À mesure que l’Eurovision s’approche de son 70ᵉ anniversaire, le concours ressemble de moins en moins à une fête consensuelle et de plus en plus à un miroir inconfortable. La confirmation de la participation d’Israël a ravivé une crise qui couvait déjà, et cette fois, ce ne sont pas seulement les réseaux sociaux qui s’enflamment. Ce sont les anciens vainqueurs qui prennent la parole. Et quand ils parlent, l’Eurovision écoute. Ou devrait.
Après Nemo, vainqueur de l’édition 2024, et Charlie McGettigan, qui ont choisi de rendre leur trophée en signe de protestation, un autre nom emblématique s’est invité dans le débat. Celui de Salvador Sobral.
Et oui, le Portugais y a pensé lui aussi.
« Ce n’est pas à propos de moi »
Dans une interview accordée à RAC1, Sobral explique avoir envisagé de rendre son micro de cristal, symbole de sa victoire en 2017. Mais il a finalement renoncé. Pas par indifférence, ni par confort. Par refus du geste creux.
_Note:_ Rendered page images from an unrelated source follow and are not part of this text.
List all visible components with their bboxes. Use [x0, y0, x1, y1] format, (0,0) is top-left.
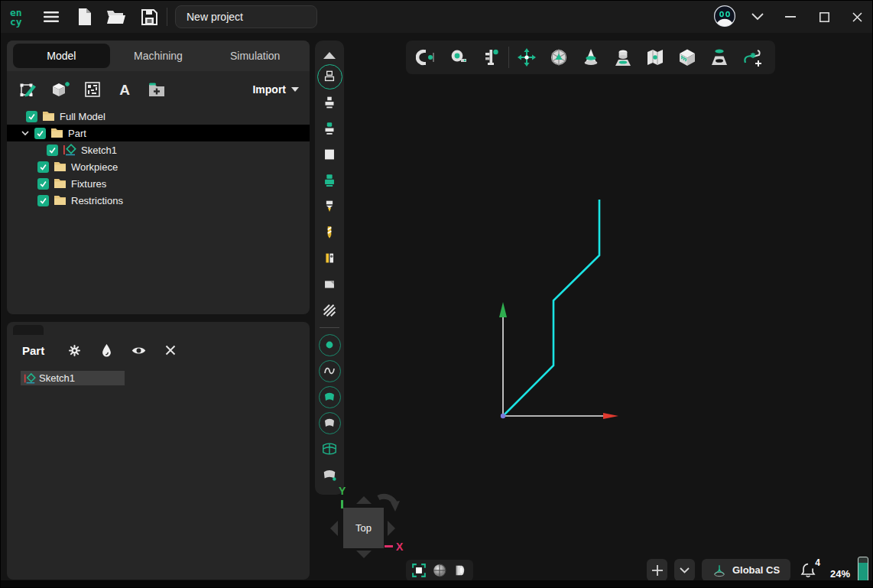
folder-icon — [54, 195, 67, 206]
expand-chevron-icon[interactable] — [21, 128, 30, 138]
viewcube-rotate-down-arrow[interactable] — [356, 551, 372, 558]
tool-teal-insert-icon[interactable] — [321, 115, 338, 141]
sketch-polyline[interactable] — [503, 200, 599, 416]
tab-simulation-label: Simulation — [230, 50, 280, 62]
spline-tool-icon[interactable] — [319, 358, 341, 384]
tool-drill-icon[interactable] — [321, 219, 338, 245]
coordinate-system-dropdown-button[interactable] — [674, 559, 695, 581]
window-bottom-edge — [1, 580, 873, 588]
toolbar-divider — [320, 327, 339, 328]
add-coordinate-system-button[interactable] — [647, 559, 667, 581]
tool-holder-icon[interactable] — [321, 89, 338, 115]
mesh-surface-icon[interactable] — [321, 436, 338, 462]
titlebar: en cy — [1, 1, 873, 33]
display-mode-toolbar — [406, 560, 473, 581]
viewcube-rotate-left-arrow[interactable] — [330, 521, 338, 536]
projection-lens-icon[interactable] — [451, 561, 469, 580]
engrave-cube-icon[interactable] — [671, 43, 703, 72]
titlebar-divider — [167, 8, 167, 26]
checkbox-checked[interactable] — [37, 178, 49, 190]
open-project-icon[interactable] — [105, 7, 127, 27]
surface-gray-tool-icon[interactable] — [319, 410, 341, 436]
tree-row-fixtures[interactable]: Fixtures — [7, 175, 310, 192]
tab-machining[interactable]: Machining — [110, 44, 207, 68]
save-project-icon[interactable] — [139, 7, 159, 27]
unfold-map-icon[interactable] — [639, 43, 671, 72]
point-tool-icon[interactable] — [319, 332, 341, 358]
app-window: en cy — [0, 0, 873, 588]
fit-view-icon[interactable] — [410, 561, 428, 580]
tree-row-sketch1[interactable]: Sketch1 — [7, 141, 310, 158]
scroll-up-icon[interactable] — [323, 47, 336, 63]
mesh-sphere-icon[interactable] — [543, 43, 575, 72]
part-item-label: Sketch1 — [39, 372, 75, 384]
viewcube-x-label: X — [396, 541, 403, 553]
checkbox-checked[interactable] — [37, 161, 49, 173]
surface-tool-icon[interactable] — [319, 384, 341, 410]
close-button[interactable] — [846, 7, 868, 27]
tool-countersink-icon[interactable] — [321, 193, 338, 219]
tool-teal-holder-icon[interactable] — [321, 167, 338, 193]
text-tool-icon[interactable]: A — [114, 79, 135, 100]
caliper-icon[interactable] — [475, 43, 507, 72]
tool-thread-mill-icon[interactable] — [321, 245, 338, 271]
assistant-avatar[interactable] — [713, 5, 736, 28]
part-panel-title: Part — [22, 344, 44, 357]
tree-label: Workpiece — [71, 161, 118, 173]
viewcube-rotate-right-arrow[interactable] — [388, 521, 395, 536]
tab-machining-label: Machining — [134, 50, 183, 62]
x-axis-arrow — [603, 413, 618, 419]
part-item-sketch1[interactable]: Sketch1 — [21, 371, 125, 385]
extrude-icon[interactable] — [607, 43, 639, 72]
viewcube-roll-arrow[interactable] — [374, 489, 404, 518]
tree-label: Restrictions — [71, 195, 123, 206]
material-droplet-icon[interactable] — [98, 342, 115, 359]
tree-label: Fixtures — [71, 178, 106, 190]
pattern-icon[interactable] — [82, 79, 103, 100]
edit-sketch-icon[interactable] — [18, 79, 39, 100]
project-name-input[interactable] — [175, 5, 317, 28]
viewcube-rotate-up-arrow[interactable] — [356, 496, 372, 504]
checkbox-checked[interactable] — [47, 145, 58, 156]
checkbox-checked[interactable] — [34, 128, 46, 139]
minimize-button[interactable] — [780, 7, 801, 27]
titlebar-chevron-down-icon[interactable] — [748, 8, 767, 25]
visibility-eye-icon[interactable] — [130, 342, 147, 359]
part-panel-tab-handle[interactable] — [13, 325, 44, 335]
gear-icon[interactable] — [66, 342, 83, 359]
checkbox-checked[interactable] — [37, 195, 49, 206]
tree-label: Part — [68, 128, 86, 139]
tool-holder-selected-icon[interactable] — [317, 63, 342, 89]
zoom-level-indicator: 24% — [830, 568, 850, 580]
global-cs-selector[interactable]: Global CS — [702, 559, 790, 581]
move-transform-icon[interactable] — [511, 43, 543, 72]
snap-magnet-icon[interactable] — [411, 43, 443, 72]
tool-block-icon[interactable] — [321, 141, 338, 167]
checkbox-checked[interactable] — [26, 111, 37, 122]
import-dropdown[interactable]: Import — [252, 83, 299, 96]
tab-simulation[interactable]: Simulation — [206, 44, 303, 68]
revolve-cone-icon[interactable] — [575, 43, 607, 72]
shading-sphere-icon[interactable] — [430, 561, 449, 580]
close-panel-icon[interactable] — [162, 342, 179, 359]
tree-row-part[interactable]: Part — [7, 125, 310, 141]
tree-row-workpiece[interactable]: Workpiece — [7, 158, 310, 175]
tree-row-full-model[interactable]: Full Model — [7, 108, 310, 125]
text-tool-glyph: A — [119, 82, 130, 98]
tree-label: Full Model — [60, 111, 105, 122]
add-path-icon[interactable] — [735, 43, 768, 72]
maximize-button[interactable] — [813, 7, 835, 27]
tab-model[interactable]: Model — [13, 44, 110, 68]
tool-plate-icon[interactable] — [321, 271, 338, 297]
tool-hatch-material-icon[interactable] — [321, 297, 338, 323]
notifications-bell-icon[interactable]: 4 — [797, 557, 821, 582]
surface-point-icon[interactable] — [321, 462, 338, 488]
hamburger-menu-icon[interactable] — [42, 8, 60, 26]
part-panel-header: Part — [7, 339, 310, 362]
hole-feature-icon[interactable] — [703, 43, 735, 72]
add-solid-icon[interactable] — [50, 79, 71, 100]
new-file-icon[interactable] — [74, 7, 94, 27]
measure-tape-icon[interactable] — [443, 43, 475, 72]
add-folder-icon[interactable] — [146, 79, 167, 100]
tree-row-restrictions[interactable]: Restrictions — [7, 192, 310, 209]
Pour lui, rendre le trophée aurait déplacé le projecteur vers sa personne, alors que le sujet est ailleurs. Beaucoup plus grave. Beaucoup plus urgent.
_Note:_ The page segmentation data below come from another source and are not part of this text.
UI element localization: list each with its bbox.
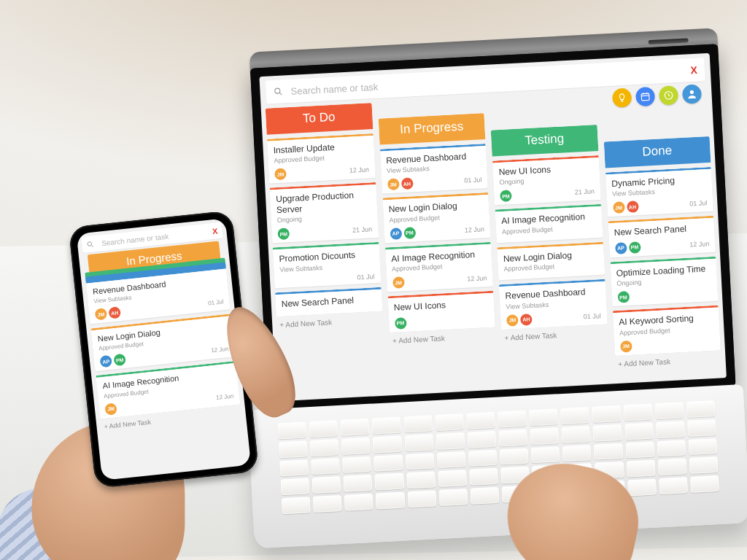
- todo-card[interactable]: Upgrade Production ServerOngoingPM21 Jun: [269, 182, 378, 243]
- inprogress-card[interactable]: AI Image RecognitionApproved BudgetJM12 …: [384, 242, 493, 292]
- card-footer: [503, 235, 597, 240]
- avatar-jm: JM: [620, 340, 632, 352]
- keyboard-key: [344, 494, 374, 511]
- keyboard-key: [562, 445, 592, 462]
- laptop: X: [229, 28, 747, 520]
- testing-card[interactable]: New UI IconsOngoingPM21 Jun: [492, 155, 601, 206]
- keyboard-key: [344, 475, 373, 492]
- card-avatars: APPM: [99, 354, 125, 368]
- keyboard-key: [435, 413, 464, 431]
- card-footer: JM12 Jun: [392, 272, 487, 289]
- done-card[interactable]: AI Keyword SortingApproved BudgetJM: [612, 306, 721, 356]
- keyboard-key: [624, 422, 654, 440]
- card-title: New Search Panel: [281, 294, 376, 309]
- avatar-jm: JM: [104, 402, 117, 416]
- card-footer: PM: [394, 313, 489, 330]
- column-cards-done: Dynamic PricingView SubtasksJMAH01 JulNe…: [605, 167, 720, 356]
- clear-search-button-mobile[interactable]: X: [212, 227, 218, 236]
- keyboard-key: [689, 456, 718, 474]
- keyboard-key: [404, 434, 433, 451]
- keyboard-key: [690, 475, 719, 493]
- card-avatars: JMAH: [613, 201, 639, 214]
- keyboard-key: [593, 424, 622, 442]
- card-date: 01 Jul: [689, 200, 708, 208]
- column-header-testing[interactable]: Testing: [491, 125, 598, 157]
- avatar-ah: AH: [627, 201, 639, 214]
- keyboard-key: [311, 476, 341, 494]
- column-header-done[interactable]: Done: [603, 136, 711, 168]
- done-card[interactable]: New Search PanelAPPM12 Jun: [608, 216, 716, 257]
- inprogress-card[interactable]: Revenue DashboardView SubtasksJMAH01 Jul: [379, 144, 488, 194]
- card-footer: [504, 272, 598, 277]
- card-date: 12 Jun: [465, 225, 485, 233]
- todo-card[interactable]: Promotion DicountsView Subtasks01 Jul: [273, 242, 381, 288]
- card-footer: JMAH01 Jul: [387, 174, 482, 191]
- card-avatars: JMAH: [506, 314, 533, 327]
- avatar-jm: JM: [95, 308, 108, 321]
- svg-point-0: [275, 88, 280, 93]
- keyboard-key: [438, 489, 468, 506]
- testing-card[interactable]: Revenue DashboardView SubtasksJMAH01 Jul: [499, 279, 608, 330]
- testing-card[interactable]: New Login DialogApproved Budget: [497, 242, 605, 281]
- keyboard-key: [407, 490, 436, 508]
- keyboard-key: [376, 492, 405, 510]
- clear-search-button[interactable]: X: [690, 64, 697, 76]
- card-date: 01 Jul: [583, 312, 601, 320]
- keyboard-key: [341, 438, 371, 455]
- keyboard-key: [531, 446, 560, 464]
- inprogress-card[interactable]: New Login DialogApproved BudgetAPPM12 Ju…: [382, 192, 491, 243]
- column-header-inprogress[interactable]: In Progress: [378, 113, 485, 145]
- todo-card[interactable]: Installer UpdateApproved BudgetJM12 Jun: [267, 133, 376, 184]
- keyboard-key: [623, 404, 652, 421]
- card-avatars: JM: [392, 276, 405, 289]
- avatar-pm: PM: [403, 227, 416, 239]
- card-date: 21 Jun: [352, 225, 373, 233]
- avatar-pm: PM: [277, 228, 290, 240]
- inprogress-card[interactable]: New UI IconsPM: [387, 291, 495, 332]
- column-todo: To DoInstaller UpdateApproved BudgetJM12…: [266, 103, 387, 397]
- laptop-screen: X: [250, 44, 736, 411]
- kanban-app-desktop: X: [259, 53, 726, 402]
- svg-line-9: [91, 245, 93, 247]
- card-footer: JM12 Jun: [274, 164, 369, 181]
- avatar-pm: PM: [394, 317, 406, 330]
- card-date: 12 Jun: [216, 393, 234, 401]
- card-avatars: PM: [277, 228, 290, 240]
- column-cards-inprogress: Revenue DashboardView SubtasksJMAH01 Jul…: [379, 144, 495, 332]
- column-header-todo[interactable]: To Do: [266, 103, 373, 135]
- hand-holding-phone: X In Progress Revenue DashboardView Subt…: [18, 208, 290, 552]
- testing-card[interactable]: AI Image RecognitionApproved Budget: [495, 204, 603, 243]
- card-avatars: JMAH: [387, 178, 414, 191]
- card-footer: APPM12 Jun: [390, 223, 484, 240]
- keyboard-key: [686, 400, 715, 418]
- keyboard-key: [375, 473, 404, 491]
- card-avatars: PM: [394, 317, 406, 330]
- card-avatars: PM: [617, 291, 630, 303]
- keyboard-key: [372, 417, 401, 435]
- avatar-jm: JM: [387, 179, 400, 191]
- laptop-base: [247, 384, 747, 548]
- keyboard-key: [656, 421, 685, 438]
- avatar-ah: AH: [520, 314, 533, 326]
- column-testing: TestingNew UI IconsOngoingPM21 JunAI Ima…: [491, 125, 611, 385]
- card-date: 12 Jun: [211, 346, 229, 354]
- keyboard-key: [626, 460, 655, 478]
- column-done: DoneDynamic PricingView SubtasksJMAH01 J…: [603, 136, 721, 379]
- avatar-pm: PM: [617, 291, 630, 303]
- card-footer: 01 Jul: [280, 273, 375, 285]
- keyboard-key: [373, 435, 402, 453]
- keyboard-key: [405, 453, 434, 470]
- keyboard-key: [436, 432, 465, 450]
- keyboard-key: [406, 472, 436, 489]
- card-title: New UI Icons: [393, 298, 488, 313]
- scene-photo: X: [0, 0, 747, 560]
- svg-point-8: [88, 241, 92, 246]
- card-date: 12 Jun: [467, 274, 487, 282]
- card-footer: JM: [620, 336, 715, 353]
- done-card[interactable]: Optimize Loading TimeOngoingPM: [610, 256, 719, 306]
- keyboard-key: [468, 449, 498, 467]
- done-card[interactable]: Dynamic PricingView SubtasksJMAH01 Jul: [605, 167, 713, 217]
- avatar-ap: AP: [390, 228, 402, 240]
- card-date: 21 Jun: [575, 188, 595, 196]
- avatar-pm: PM: [628, 241, 640, 254]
Ce qui se passe à Gaza, insiste-t-il, continue chaque jour. Les cessez-le-feu se brisent, les civils meurent, et l’Eurovision, pendant ce temps, poursuit sa route comme si la neutralité suffisait à justifier le silence. Sobral n’y croit pas.
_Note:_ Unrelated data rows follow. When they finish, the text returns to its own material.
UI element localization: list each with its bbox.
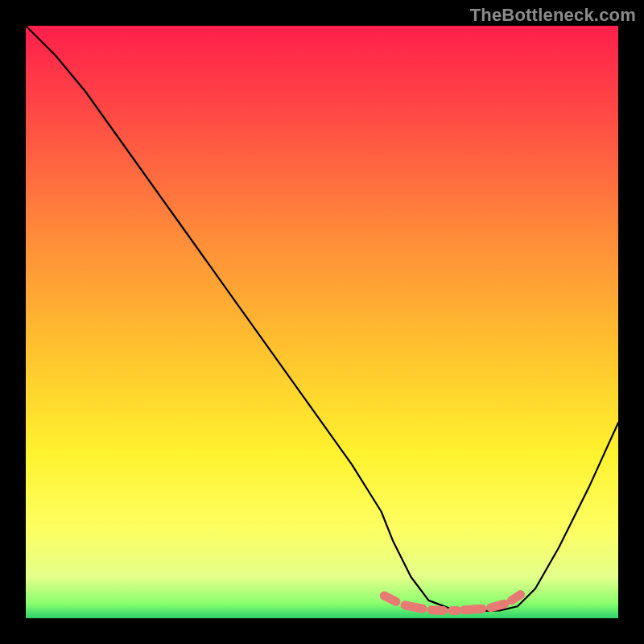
chart-frame: TheBottleneck.com xyxy=(0,0,644,644)
heat-gradient-background xyxy=(26,26,618,618)
svg-rect-0 xyxy=(26,26,618,618)
plot-area xyxy=(26,26,618,618)
watermark-text: TheBottleneck.com xyxy=(470,5,636,26)
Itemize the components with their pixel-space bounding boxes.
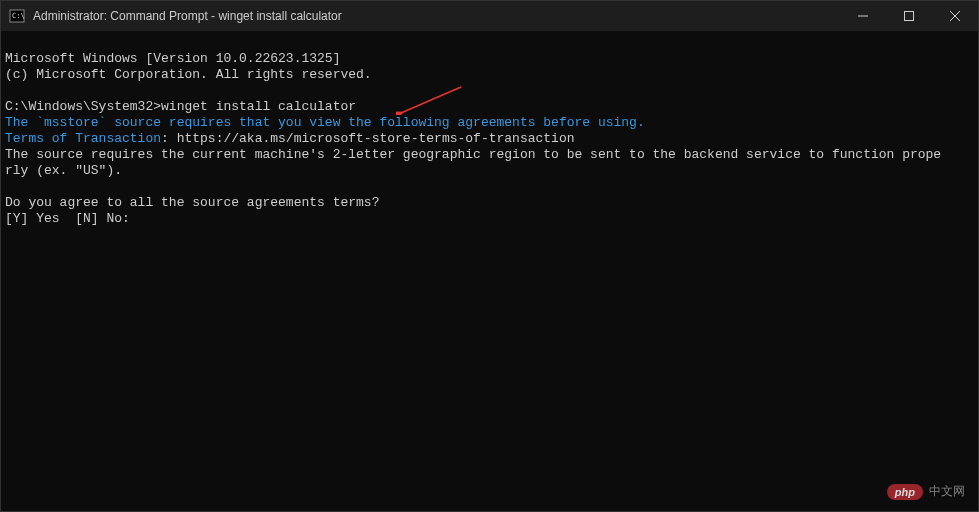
- window-controls: [840, 1, 978, 31]
- agreement-options: [Y] Yes [N] No:: [5, 211, 130, 226]
- titlebar[interactable]: C:\ Administrator: Command Prompt - wing…: [1, 1, 978, 31]
- maximize-button[interactable]: [886, 1, 932, 31]
- terms-label: Terms of Transaction: [5, 131, 161, 146]
- watermark: php 中文网: [887, 483, 965, 500]
- annotation-arrow-icon: [396, 85, 466, 115]
- svg-rect-3: [905, 12, 914, 21]
- svg-line-6: [401, 87, 461, 113]
- msstore-notice: The `msstore` source requires that you v…: [5, 115, 645, 130]
- region-msg-b: rly (ex. "US").: [5, 163, 122, 178]
- version-line: Microsoft Windows [Version 10.0.22623.13…: [5, 51, 340, 66]
- copyright-line: (c) Microsoft Corporation. All rights re…: [5, 67, 372, 82]
- minimize-button[interactable]: [840, 1, 886, 31]
- terms-url: : https://aka.ms/microsoft-store-terms-o…: [161, 131, 574, 146]
- command-prompt-window: C:\ Administrator: Command Prompt - wing…: [0, 0, 979, 512]
- terminal-area[interactable]: Microsoft Windows [Version 10.0.22623.13…: [1, 31, 978, 511]
- watermark-text: 中文网: [929, 483, 965, 500]
- watermark-badge: php: [887, 484, 923, 500]
- close-button[interactable]: [932, 1, 978, 31]
- command-text: winget install calculator: [161, 99, 356, 114]
- prompt: C:\Windows\System32>: [5, 99, 161, 114]
- window-title: Administrator: Command Prompt - winget i…: [33, 9, 840, 23]
- cmd-icon: C:\: [9, 8, 25, 24]
- svg-text:C:\: C:\: [12, 12, 25, 20]
- agreement-question: Do you agree to all the source agreement…: [5, 195, 379, 210]
- region-msg-a: The source requires the current machine'…: [5, 147, 941, 162]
Un refus clair pour Eurovision 2026
Le chanteur va plus loin. Il révèle avoir décliné l’invitation à participer à Eurovision 2026, édition anniversaire censée célébrer sept décennies de musique et d’unité européenne. Un refus qui n’a rien d’un caprice artistique.
Sobral pointe une incohérence qu’il juge de plus en plus difficile à accepter. Celle d’un concours qui a su exclure la Russie au nom de principes clairs, mais qui applique aujourd’hui des critères variables selon le contexte géopolitique. Et celle, aussi, de son propre pays.
Le Portugal organise des concerts solidaires pour Gaza, auxquels Sobral a participé. Mais continue de concourir à l’Eurovision sans jamais remettre en question sa présence. Cette dissonance le touche. Le déçoit. L’attriste.
Quand l’Eurovision perd son humanité, dit-il en substance, elle perd aussi son intérêt.
Plus qu’une polémique, une crise de sens
Ce qui se joue actuellement dépasse largement une édition ou un pays. Lorsque plusieurs gagnants, issus de générations différentes, expriment publiquement leur malaise, l’Eurovision ne peut plus se contenter de communiquer. Elle doit réfléchir.
Le concours a toujours revendiqué des valeurs. Inclusion, paix, dialogue. Aujourd’hui, ces mots sont mis à l’épreuve. Et le silence, parfois, pèse plus lourd qu’un boycott.
Eurovision 2026 aura bien lieu.
Mais la question n’est plus seulement où ni comment.
Elle est désormais pourquoi, et surtout pour qui.